California Department of Toxic Substance Control spokesman Karl Palmer responded to the rapidly developing opposition among anglers.
It’s a work plan over 3 years, so in that 3 year period we would be having more dialogue, we would be having workshops, getting experts in the field in to talk to us
The move is part of the Green Chemistry Initiative, which is a broader statewide plan to update environmental regulations.
It’s not fish, but birds that are primarily at risk for lead poisoning from sinker ingestion. Smaller sinkers—especially split-shot sinkers—can be accidentally ingested along with the gravel that birds swallow to help them grind up food in their gizzards. Bans on toxic sinkers have been enacted in New York, Vermont, Maine, and New Hampshire.
Intuitively, it seems like contamination from sinkers can’t possibly equal that of birdshot. Studies prior to the 1991 ban estimated that 6,000 metric tons of shot were lost in American waters every year.
In 1994, the EPA estimated that the production of toxic sinkers—which also includes brass and zinc—totaled 2,500 metric tons.
But environmental officials in New York found lead fishing weights were responsible for 30% of deaths in common loons, not including those killed by epidemics of of type E botulism on Lake Erie. And while it’s impossible to say exactly what percentage of fishing sinkers are lost in the water, experience suggests that it’s a lot.
“You do lose quite a bit, so maybe $10-$15 dollars a trip we would lose,” said Kenji Nakagawa, a fisherman in the Stockton area.
More from Wide Open Spaces:
Fishermen counter that drop-in replacements for lead sinkers are less effective, more costly, or both. Tungsten alloys can actually make a denser sinker have higher performance, but they’re several times more expensive.
Bismuth is nearly as dense as lead and almost non-toxic, but still more costly. Andrew Grafius, manager at Outdoor Sports in the Stockton area said:
So, if you had a bait like this, a laser mino, it’s a three ounce bait going for five dollars.
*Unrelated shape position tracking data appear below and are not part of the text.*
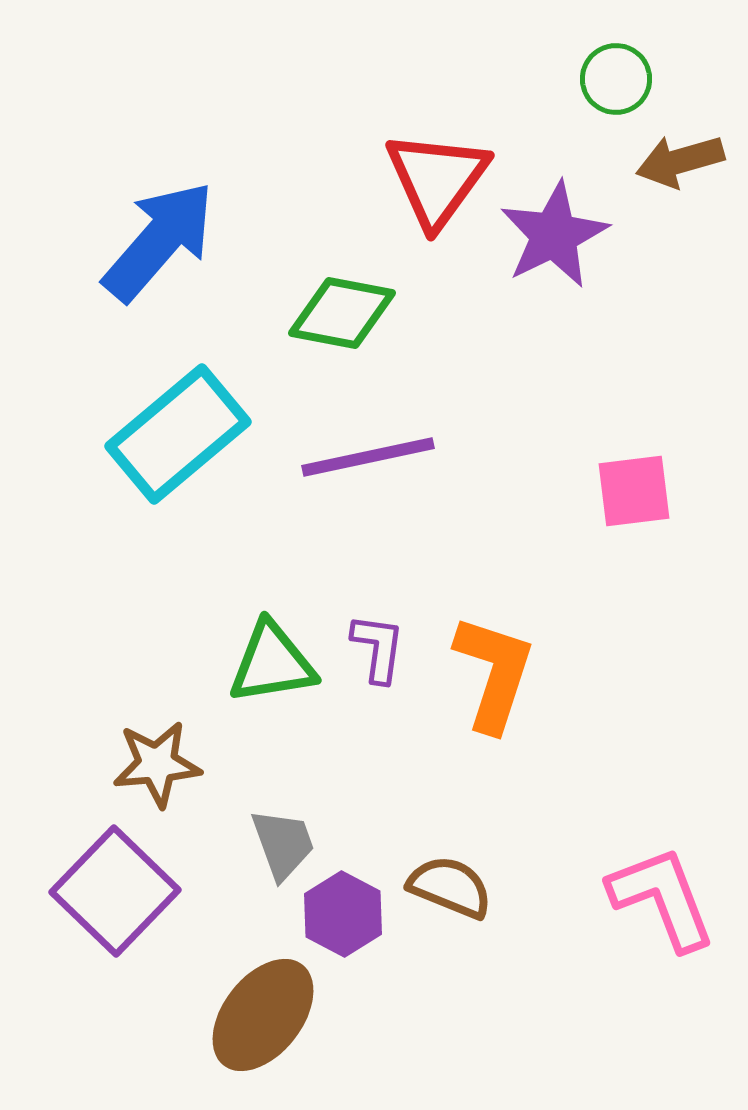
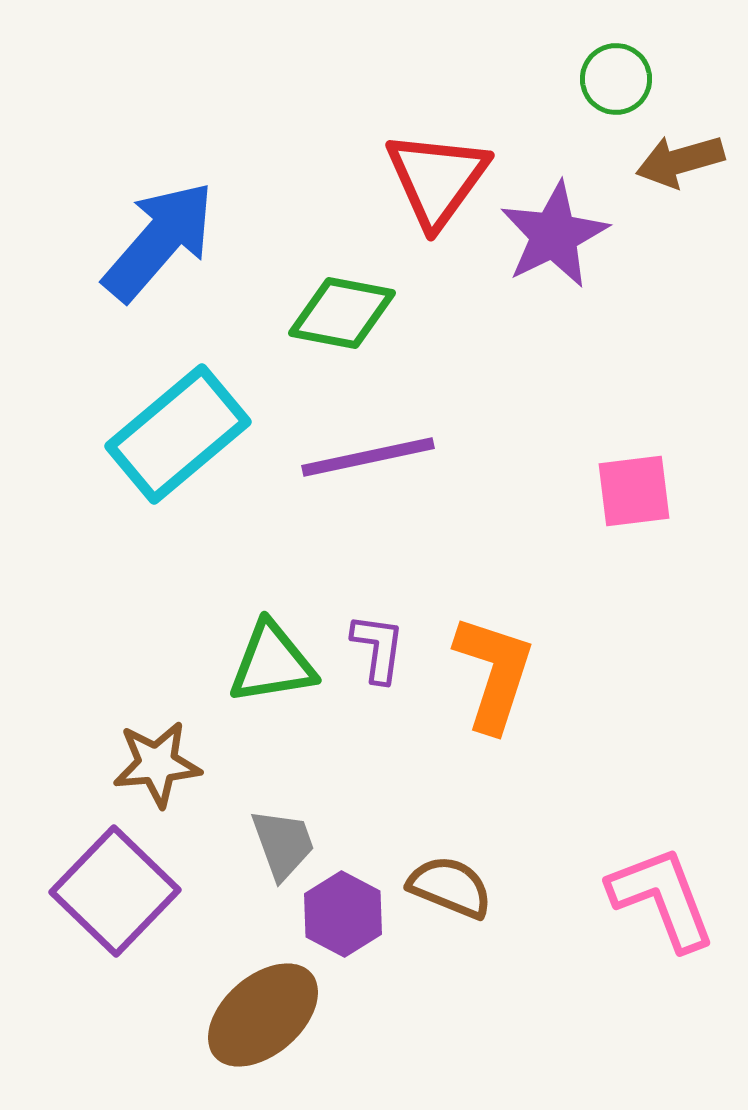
brown ellipse: rotated 11 degrees clockwise
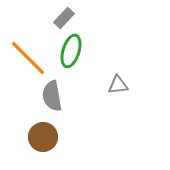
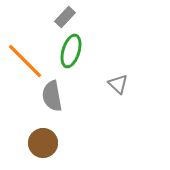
gray rectangle: moved 1 px right, 1 px up
orange line: moved 3 px left, 3 px down
gray triangle: moved 1 px up; rotated 50 degrees clockwise
brown circle: moved 6 px down
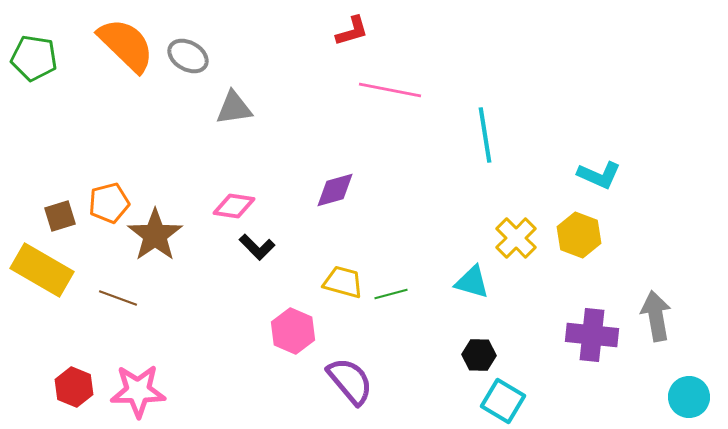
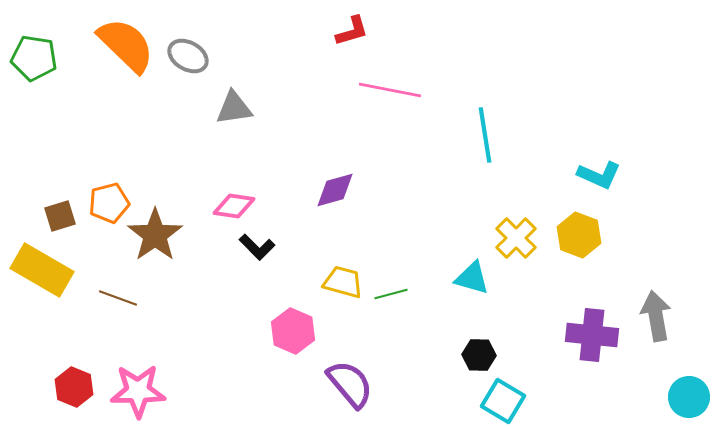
cyan triangle: moved 4 px up
purple semicircle: moved 3 px down
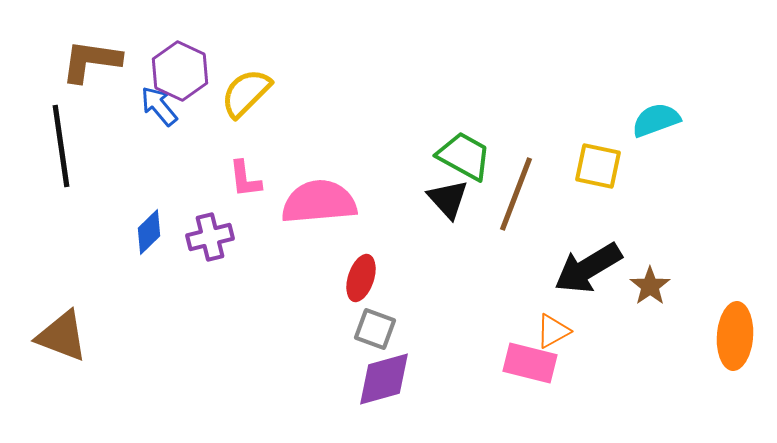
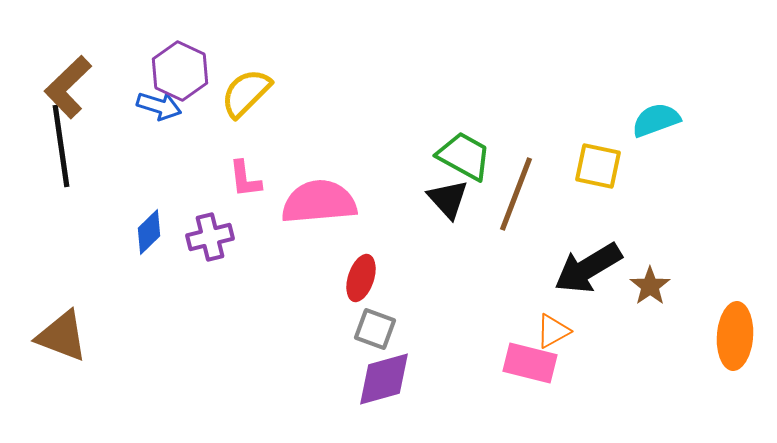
brown L-shape: moved 23 px left, 26 px down; rotated 52 degrees counterclockwise
blue arrow: rotated 147 degrees clockwise
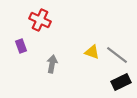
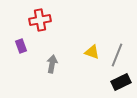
red cross: rotated 35 degrees counterclockwise
gray line: rotated 75 degrees clockwise
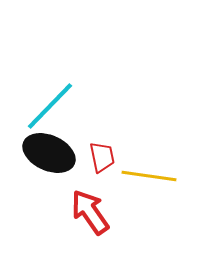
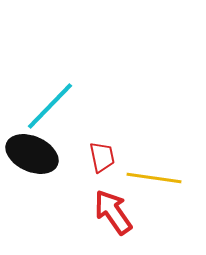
black ellipse: moved 17 px left, 1 px down
yellow line: moved 5 px right, 2 px down
red arrow: moved 23 px right
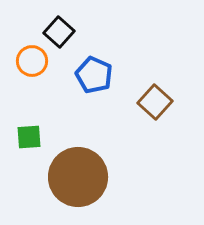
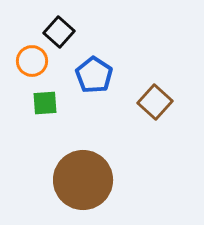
blue pentagon: rotated 9 degrees clockwise
green square: moved 16 px right, 34 px up
brown circle: moved 5 px right, 3 px down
If you took that and went to a Tungsten weight, this is nine dollars for one ounce. A weight like this is 12 ounces, if you do 12 ounces times nine dollars, that weight will now be $108.
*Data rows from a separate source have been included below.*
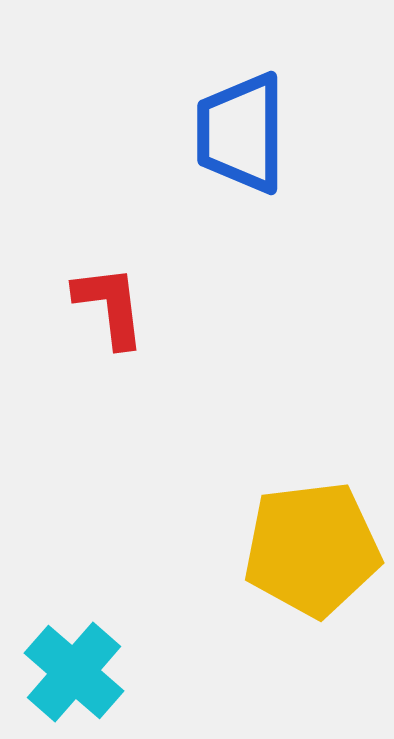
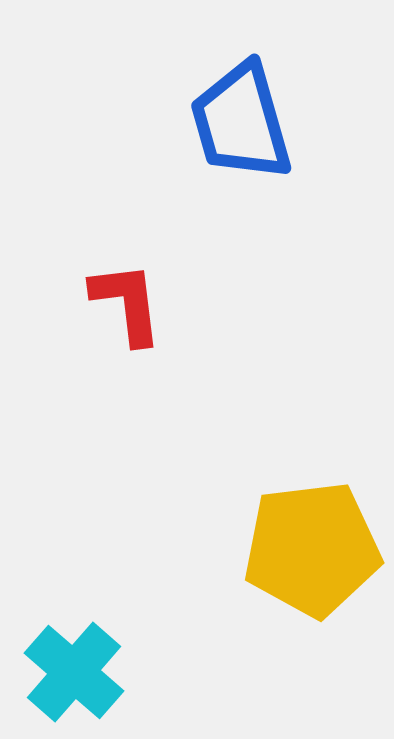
blue trapezoid: moved 11 px up; rotated 16 degrees counterclockwise
red L-shape: moved 17 px right, 3 px up
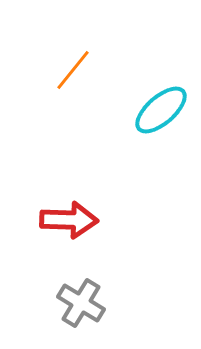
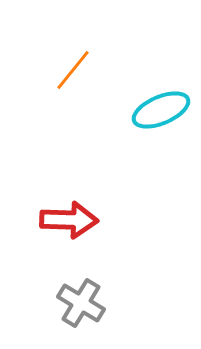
cyan ellipse: rotated 18 degrees clockwise
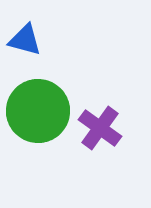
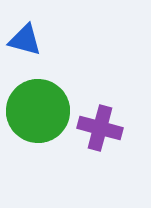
purple cross: rotated 21 degrees counterclockwise
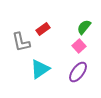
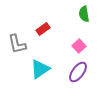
green semicircle: moved 13 px up; rotated 49 degrees counterclockwise
gray L-shape: moved 4 px left, 2 px down
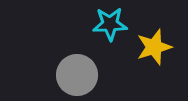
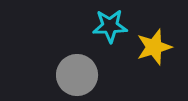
cyan star: moved 2 px down
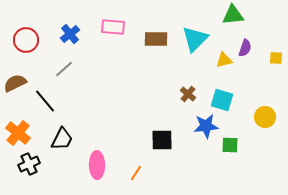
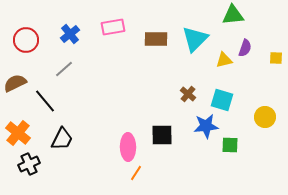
pink rectangle: rotated 15 degrees counterclockwise
black square: moved 5 px up
pink ellipse: moved 31 px right, 18 px up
Grafius’ math is a little goofy on its face—price and weight don’t rise at the same rate—but the American Sportfishing Association is suggesting an even higher rise in cost for the average fishermen. Their consumer impact reports on past bans show a potential price increase of 10 to 20 times present numbers. They also point out that loon populations are on the rise in New York and elsewhere, and that the EPA has found that lead fishing weights pose no significant risk to wildlife.
That could price a lot of people out of the sport, according to the California Sportfishing League. “Existing state regulations have already contributed to a significant decline in fishing participation,” said president David Dickerson, of the California Sportfishing League.
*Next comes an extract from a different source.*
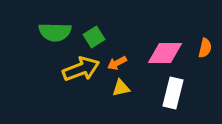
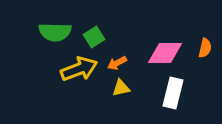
yellow arrow: moved 2 px left
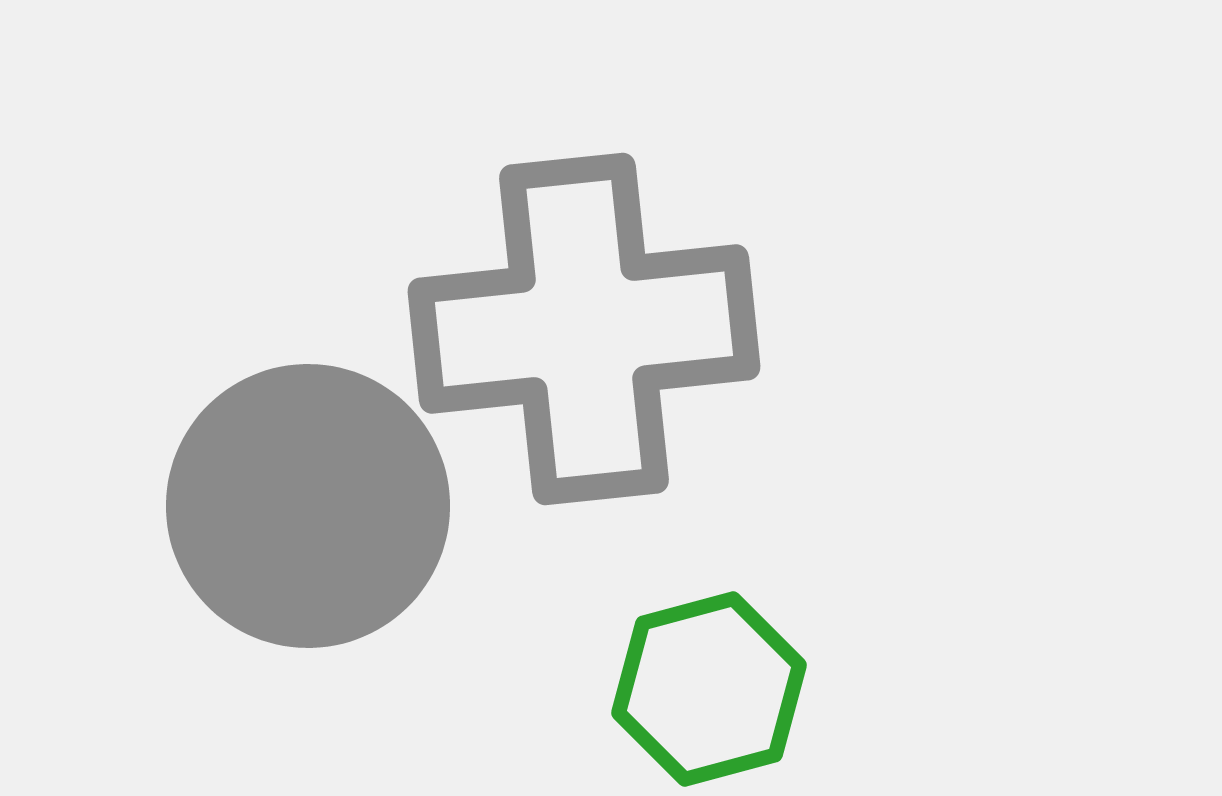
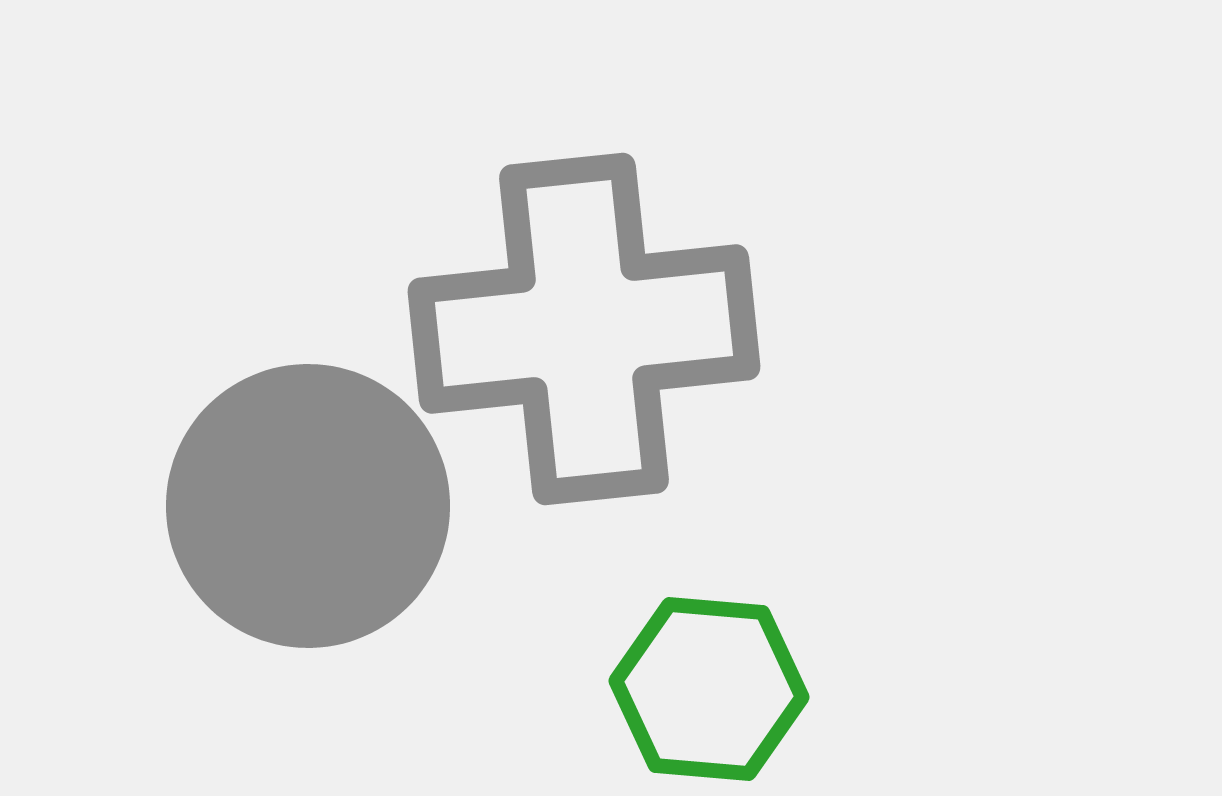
green hexagon: rotated 20 degrees clockwise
Additional regulations will not only encourage fishing gear manufacturers to flee California to business friendly states. Furthermore, when fishing is no longer an accessible and affordable source of recreation for millions of anglers, it will have a substantial impact on California’s economy and jobs.
The U.S. Fish and Wildlife Service has reported decreases in fishing participation in California. From 2001 to 2006, freshwater participation fell 32%, while saltwater declined 22%.